### Brief
Every line below that holds the string "werden" must be copied.

Source data
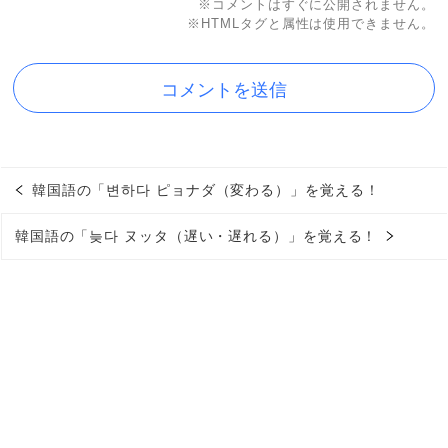
※コメントはすぐに公開されません。
※HTMLタグと属性は使用できません。
韓国語の「변하다 ピョナダ（変わる）」を覚える！
韓国語の「늦다 ヌッタ（遅い・遅れる）」を覚える！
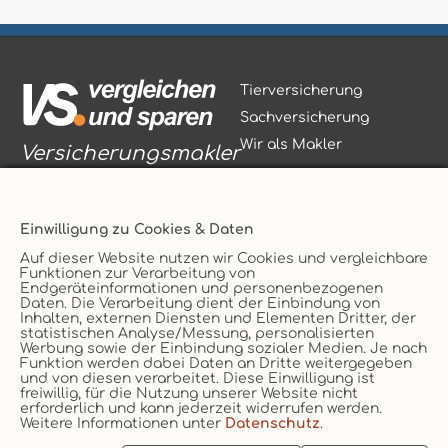
Tierversicherung
Sachversicherung
Wir als Makler
Versicherungsmakler
Einwilligung zu Cookies & Daten
Auf dieser Website nutzen wir Cookies und vergleichbare
Funktionen zur Verarbeitung von
Vertrag widerrufen
Endgeräteinformationen und personenbezogenen
Daten. Die Verarbeitung dient der Einbindung von
Service
AGB
Inhalten, externen Diensten und Elementen Dritter, der
statistischen Analyse/Messung, personalisierten
Kontakt
Datenschutz
Werbung sowie der Einbindung sozialer Medien. Je nach
Funktion werden dabei Daten an Dritte weitergegeben
Unternehmen
Impressum
und von diesen verarbeitet. Diese Einwilligung ist
Erstinformation
Cookie
freiwillig, für die Nutzung unserer Website nicht
erforderlich und kann jederzeit widerrufen werden.
Weitere Informationen unter
Datenschutz
.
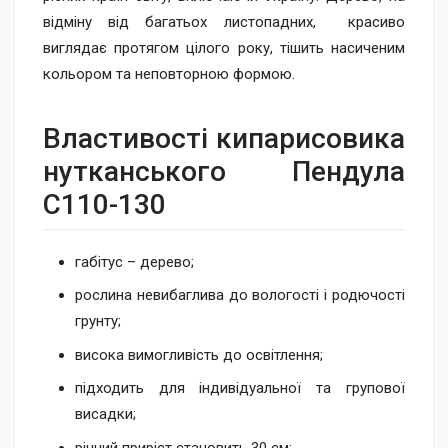
відміну від багатьох листопадних, красиво
виглядає протягом цілого року, тішить насиченим
кольором та неповторною формою.
Властивості кипарисовика
нутканського Пендула
C110-130
габітус – дерево;
рослина невибаглива до вологості і родючості
грунту;
висока вимогливість до освітлення;
підходить для індивідуальної та групової
висадки;
річний приріст становить 30 см;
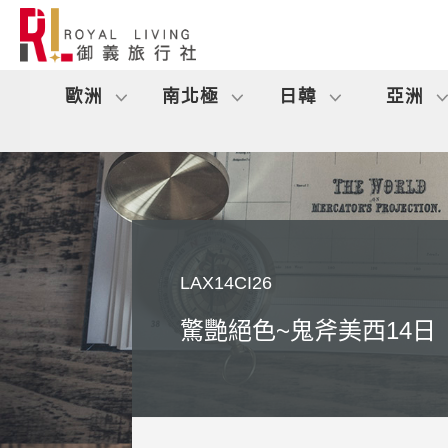
歐洲
南北極
日韓
亞洲
LAX14CI26
驚艷絕色~鬼斧美西14日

### Exercise answer
Funktion werden dabei Daten an Dritte weitergegeben
erforderlich und kann jederzeit widerrufen werden.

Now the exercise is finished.